JEFF: So I think it's still a bit early to tell but I personally think developers are likely to shift their focus away from office space which could limit the amount of office space available over the next several years. However large companies can steer like a cruise ship sometimes, and that it takes them quite, it takes a little bit of time for them to change directions. So I think it all kind of depends on how many of these large companies adopt remote work policies. So, so we'll see how that plays out working remotely. Isn't something necessarily new as you know, it's been around long before COVID so yeah, many of those companies still chose to operate in a physical space. So I wouldn't be surprised if that happens in a post vaccine world. And if that does, you know, if they do choose to remain in a physical space and developers haven't been developing then we could see those prices start to kind of creep back up. Hmm.
JON: Okay. So like with most things, it sounds like kind of a mixed bag, some good, some bad, some who knows.
JEFF: Exactly like a round of golf, you have some good shots and you have some bad shots and yeah, just as long as you have a beer afterwards, there you go.
JON: Alright. Just have a beer afterwards and it'll all be okay. Okay, Jeff. Well, thanks for joining me.
JEFF: Yeah. Thanks for having me.
JON: Before covid-19 abruptly changed everything, the big story in commercial real estate was what driverless cars might do to our cities and infrastructure. In most cities, parking lots take up a huge swath of land. Large boring expanses of asphalt and concrete which serve no purpose other than being a place where you can park your car when you go downtown for a meeting or the big game. Though parking lots bring in a lot of revenue for their owners and the city, they’re eyesores, often dangerous, and a complete waste of space whenever they aren’t full. In an imagined future in which no one owns a car but you can rent one to take you from point A to point B, urban parking lots would become largely unnecessary. A lot of real estate could be freed up to become more interesting or useful things.

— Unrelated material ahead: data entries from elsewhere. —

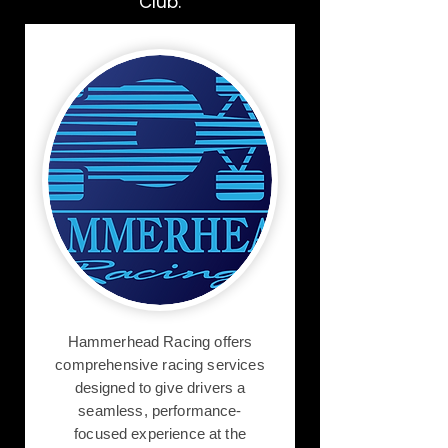
Club.
Hammerhead Racing offers
comprehensive racing services
designed to give drivers a
seamless, performance-
focused experience at the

JON: There’s also a lot of conjecture about what to do with America’s malls. As more purchasing moves online and fewer people frequent actual brick-and-mortar stores, what do we do with these huge retail spaces built all over the country? This is where some commercial real estate ingenuity comes into play. Especially right now, when so many of us have been stuck in our own homes for the last few months, being able to physically go somewhere and walk around, even if you’re not actively shopping, can be a relief.
JON: When Starbucks was first starting out, their big idea was to make their store your Third Place. You already have a home and an office, but where do you go when you need to get away from those two? Your Third Place, a neighborhood coffee shop, stepped up to fill that gap. Much in the same way the coffee shop went from literally just a spot to buy coffee to today being a place to socialize, work from, and hold meetings, the mall needs to transform.
JON: And some of them already are. In New Jersey, the American Dream mall features an indoor water park, an NHL-sized hockey rink, a Nickelodeon theme park, and a first-of-its-kind indoor ski slope. If that sounds outrageously expensive to make and maintain, it is. But it also presents a new face to the struggling concept of a mall. It takes the idea of building retail around a major attraction just a few steps farther and it makes the mall into its own destination. Commercial real estate won’t die off because of ecommerce or coronavirus, but it will need to transform and adapt to modern day life in ways that it’s hitherto been reluctant to do.
JON: The nice thing about real estate is that it’s an expansive industry and you’re not tied to just one part of it. If you want to work residential deals while also flipping houses on the side, go for it. If you want to split your time between the residential and commercial sectors as opportunities arise, then that’s fine too. As you become more experienced in the industry, chances to try out new avenues will present themselves, and you’ll be able to expand your business in ways that may not even seem possible right now.
JON: That’s it for this episode, thanks for listening! If you enjoyed the discussion, you can leave us a review or subscribe to us on your podcast player of choice. Shop Talk is a production of The CE Shop.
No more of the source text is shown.